:: DATASET RECORDS ::

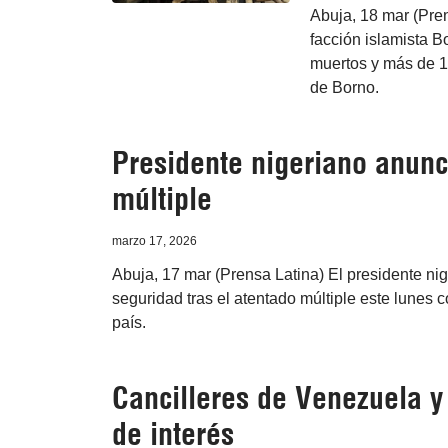
Abuja, 18 mar (Pren
facción islamista B
muertos y más de 10
de Borno.
Presidente nigeriano anun
múltiple
marzo 17, 2026
Abuja, 17 mar (Prensa Latina) El presidente nig
seguridad tras el atentado múltiple este lunes 
país.
Cancilleres de Venezuela y
de interés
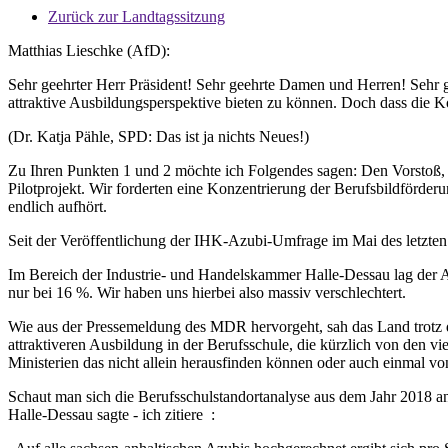
Zurück zur Landtagssitzung
Matthias Lieschke (AfD):
Sehr geehrter Herr Präsident! Sehr geehrte Damen und Herren! Sehr ge
attraktive Ausbildungsperspektive bieten zu können. Doch dass die Ko
(Dr. Katja Pähle, SPD: Das ist ja nichts Neues!)
Zu Ihren Punkten 1 und 2 möchte ich Folgendes sagen: Den Vorstoß, d
Pilotprojekt. Wir forderten eine Konzentrierung der Berufsbildförder
endlich aufhört.
Seit der Veröffentlichung der IHK-Azubi-Umfrage im Mai des letzten 
Im Bereich der Industrie- und Handelskammer Halle-Dessau lag der Ant
nur bei 16 %. Wir haben uns hierbei also massiv verschlechtert.
Wie aus der Pressemeldung des MDR hervorgeht, sah das Land trotz d
attraktiveren Ausbildung in der Berufsschule, die kürzlich von den 
Ministerien das nicht allein herausfinden können oder auch einmal von
Schaut man sich die Berufsschulstandortanalyse aus dem Jahr 2018 a
Halle-Dessau sagte - ich zitiere :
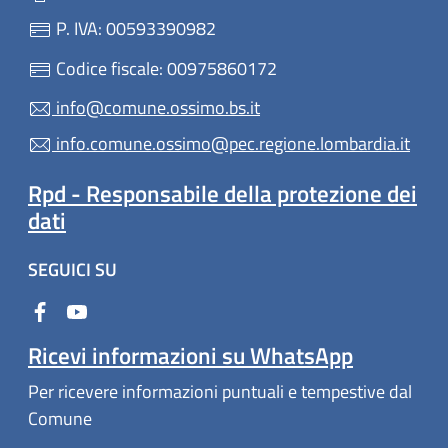
P. IVA: 00593390982
Codice fiscale: 00975860172
info@comune.ossimo.bs.it
info.comune.ossimo@pec.regione.lombardia.it
Rpd - Responsabile della protezione dei
dati
SEGUICI SU
Ricevi informazioni su WhatsApp
Per ricevere informazioni puntuali e tempestive dal
Comune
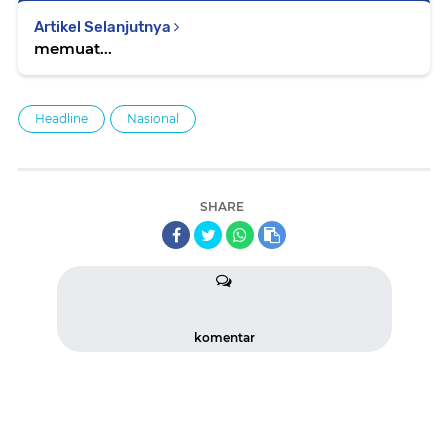
Artikel Selanjutnya
memuat...
Headline
Nasional
SHARE
komentar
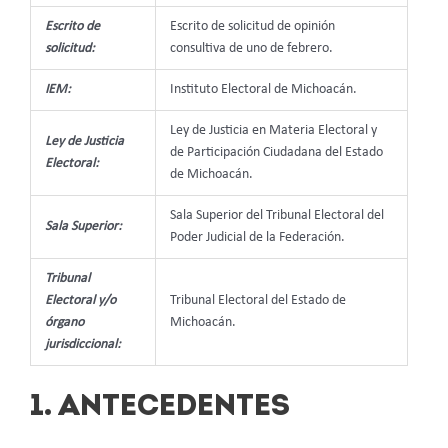
Escrito de
Escrito de solicitud de opinión
solicitud:
consultiva de uno de febrero.
IEM:
Instituto Electoral de Michoacán.
Ley de Justicia en Materia Electoral y
Ley de Justicia
de Participación Ciudadana del Estado
Electoral:
de Michoacán.
Sala Superior del Tribunal Electoral del
Sala Superior:
Poder Judicial de la Federación.
Tribunal
Electoral y/o
Tribunal Electoral del Estado de
órgano
Michoacán.
jurisdiccional:
1. ANTECEDENTES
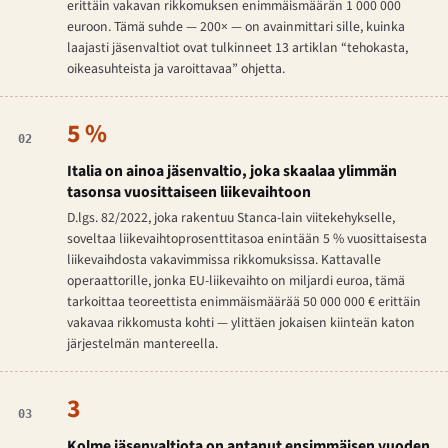
erittäin vakavan rikkomuksen enimmäismäärän 1 000 000
euroon. Tämä suhde — 200× — on avainmittari sille, kuinka
laajasti jäsenvaltiot ovat tulkinneet 13 artiklan “tehokasta,
oikeasuhteista ja varoittavaa” ohjetta.
5 %
02
Italia on ainoa jäsenvaltio, joka skaalaa ylimmän
tasonsa vuosittaiseen liikevaihtoon
D.lgs. 82/2022, joka rakentuu
Stanca
-lain viitekehykselle,
soveltaa liikevaihtoprosenttitasoa enintään 5 % vuosittaisesta
liikevaihdosta vakavimmissa rikkomuksissa. Kattavalle
operaattorille, jonka EU-liikevaihto on miljardi euroa, tämä
tarkoittaa teoreettista enimmäismäärää 50 000 000 € erittäin
vakavaa rikkomusta kohti — ylittäen jokaisen kiinteän katon
järjestelmän mantereella.
3
03
Kolme jäsenvaltiota on antanut ensimmäisen vuoden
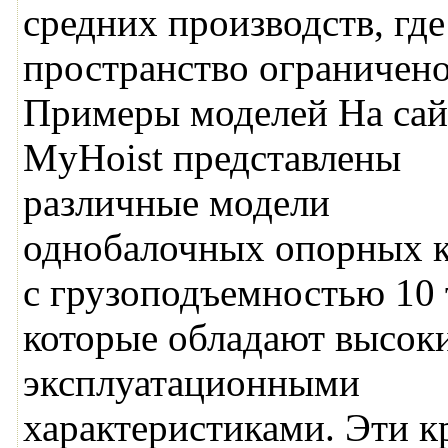
средних производств, где
пространство ограничено
Примеры моделей На сай
MyHoist представлены
различные модели
однобалочных опорных 
с грузоподъемностью 10 
которые обладают высок
эксплуатационными
характеристиками. Эти 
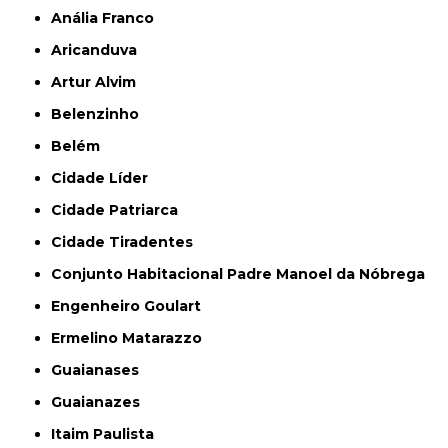
Anália Franco
Aricanduva
Artur Alvim
Belenzinho
Belém
Cidade Líder
Cidade Patriarca
Cidade Tiradentes
Conjunto Habitacional Padre Manoel da Nóbrega
Engenheiro Goulart
Ermelino Matarazzo
Guaianases
Guaianazes
Itaim Paulista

:::

§ **WORK TO COMPLETE**:
When a line in the material above holds the word "solicitud", copy that line.

§ **ANSWER TO THIS EXERCISE**:
Escrito de solicitud de opinión
solicitud:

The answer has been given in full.